Participants of ≥40 years of age with self-reported OAK in one or both knees were included in the study. Participants were required to be able to select the specialty of their treating physician from an aided list. Participants also had to meet a minimum household income requirement, representing local poverty definitions adjusted for size of household. This restriction was included to avoid the anticipated dilution of the measure of willingness to pay due to economic limitations; it was estimated that unreimbursed patient co-payments could add up to £500/€350 for a single course of treatment on one knee (not including the office visit co-pay).
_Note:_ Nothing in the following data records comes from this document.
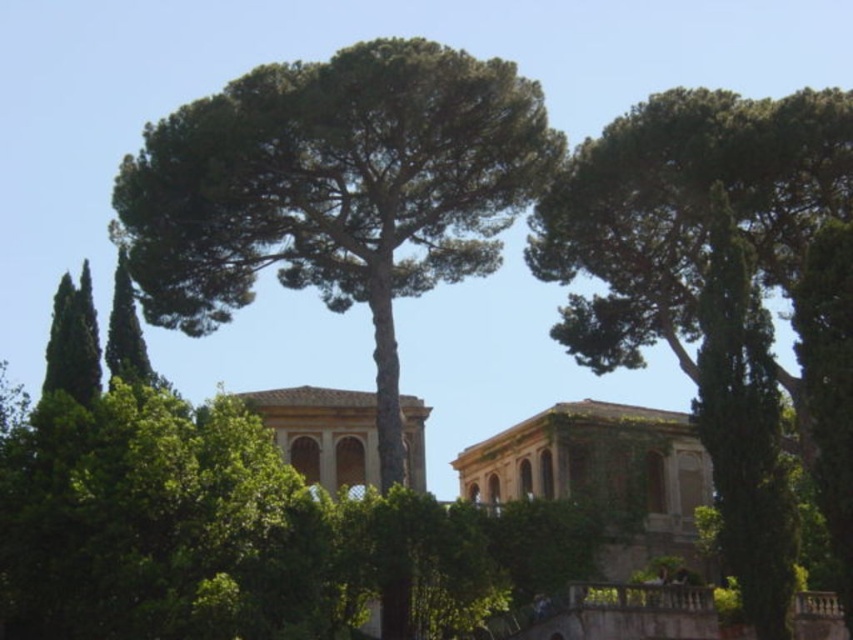 You are standing at the point marked by point (335, 189) in the image. Looking around, you see a green leafy tree at center. What direction should you face to see the classical building in the midground?

Since the point (335, 189) marks the green leafy tree at center, you should turn to face the midground area behind the tree to locate the classical building.

You are planning to place a bench between the green leafy tree at center and the green leafy tree at upper center. Which tree has a larger width that could provide more shade for the bench?

The green leafy tree at center might be wider than the green leafy tree at upper center, so it could provide more shade for the bench.

You are planning to install a new flagpole in the center of this outdoor area. Considering the green leafy tree at center and the brown stone palace at center, which object will the flagpole need to be taller than to ensure visibility from above the tree and the palace?

The flagpole needs to be taller than the green leafy tree at center because it is much taller than the brown stone palace at center, so exceeding the tree height ensures visibility over both. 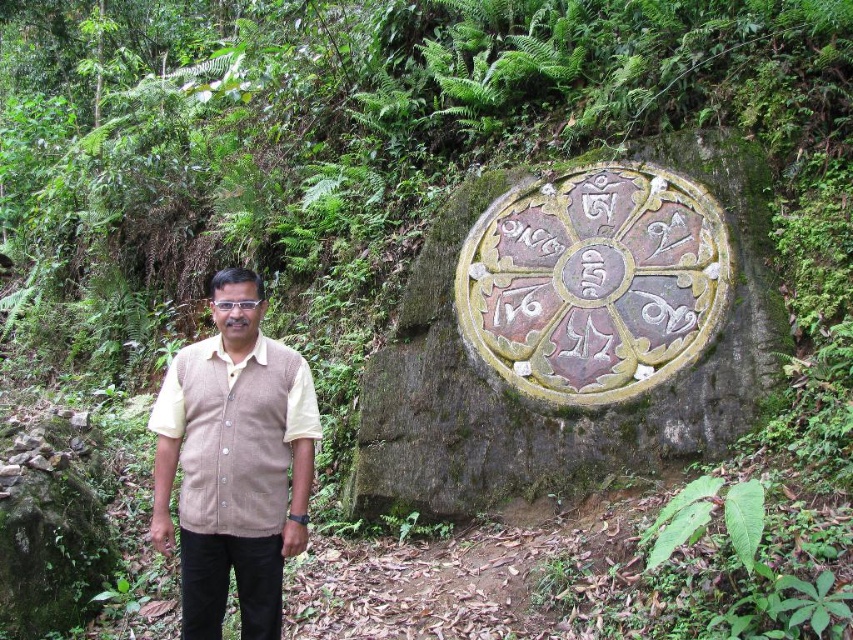 Question: Does carved stone wheel at center have a smaller size compared to beige knitted vest at center?

Choices:
 (A) yes
 (B) no

Answer: (A)

Question: Is carved stone wheel at center below beige knitted vest at center?

Choices:
 (A) no
 (B) yes

Answer: (A)

Question: Which point is farther to the camera?

Choices:
 (A) (531, 184)
 (B) (189, 378)

Answer: (A)

Question: Can you confirm if carved stone wheel at center is positioned to the left of beige knitted vest at center?

Choices:
 (A) yes
 (B) no

Answer: (B) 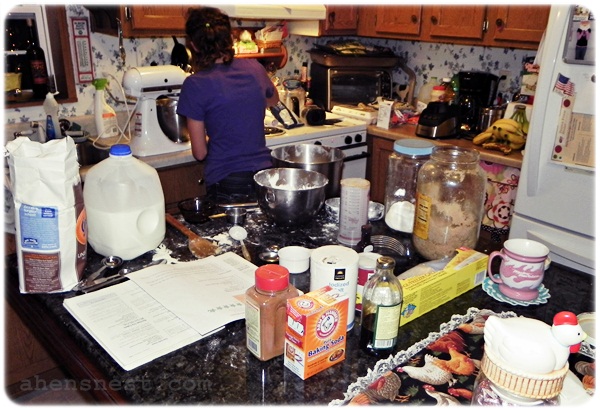 This screenshot has width=600, height=410. Find the location of `bowl`. bowl is located at coordinates (296, 211). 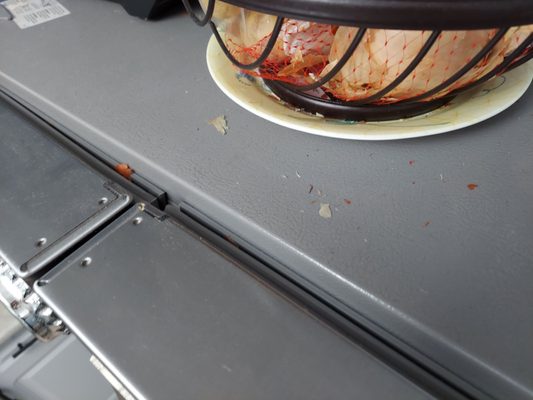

In France, the minimum annual household income required ranged from €9,640 for a single-person household to €14,460 for a household of three or more persons. The corresponding minimums in Germany ranged from €9,910 to €20,820; in Spain from €7,530 to €15,820; in Italy from €7,140 to €19,400; and in the UK from £6,450 to £15,600 (mean exchange rate during data collection [November 2012] was 1.23 GBP/EUR). There were two exclusion criteria: participants who had undergone knee-replacement surgery in one or both knees (or who were planning to undergo surgery in the 12 months following participation in the survey), and participants associated with a market research company, pharmaceutical company, drug manufacturer, advertising agency, newspaper, magazine, TV or radio station, or any other news organization.

Patient responses were gathered online from December 2012 to January 2013 through self-administered online questionnaires in the respondent’s national language. Participation was voluntary, and reasonable compensation was offered in the form of monetary and/or virtual currency, as per standard industry practice. Questionnaires were translated by Reason Research, and verified for accuracy by Sanofi. Prior to analysis, data were examined and cleaned of respondents with suspicious answer patterns. For example, 51 (0.1%) of 55,007 patients who claimed to have all eleven of the medical conditions listed in the comorbidity question were discarded. An additional data-cleaning step was conducted to remove data collected from respondents who completed the survey in too short a time or who displayed no variation in answers to 20 distinct seven-point rating scale questions (“straight-lining”).

Study questionnaire

The questionnaire was divided into four sections: 1) patient demographics and familiarity with OAK treatments; 2) respondent-reported pain rating on a scale of 1–10, and the impact of their OAK according to the Activities of Daily Living Questionnaire;26,27 3) patient-reported rating of effectiveness and satisfaction of current treatments; and 4) choice-based questions. Questions related to employment status, disposable income, and insurance coverage were also included to provide context for co-pay sensitivity analysis derived in the conjoint analysis.

Conjoint model analysis

Model design

A choice-based conjoint model was designed to understand the impact of various attributes on OAK product choice, and to determine which attributes of OAK treatments are most highly valued by patients. The questions were created using experimental design principles of independence and balance of the features (fractional factorial design). By independently varying the features shown to respondents, and observing the responses to the product profiles, the analysis statistically deduced which attribute levels have the greatest impact upon patient choice.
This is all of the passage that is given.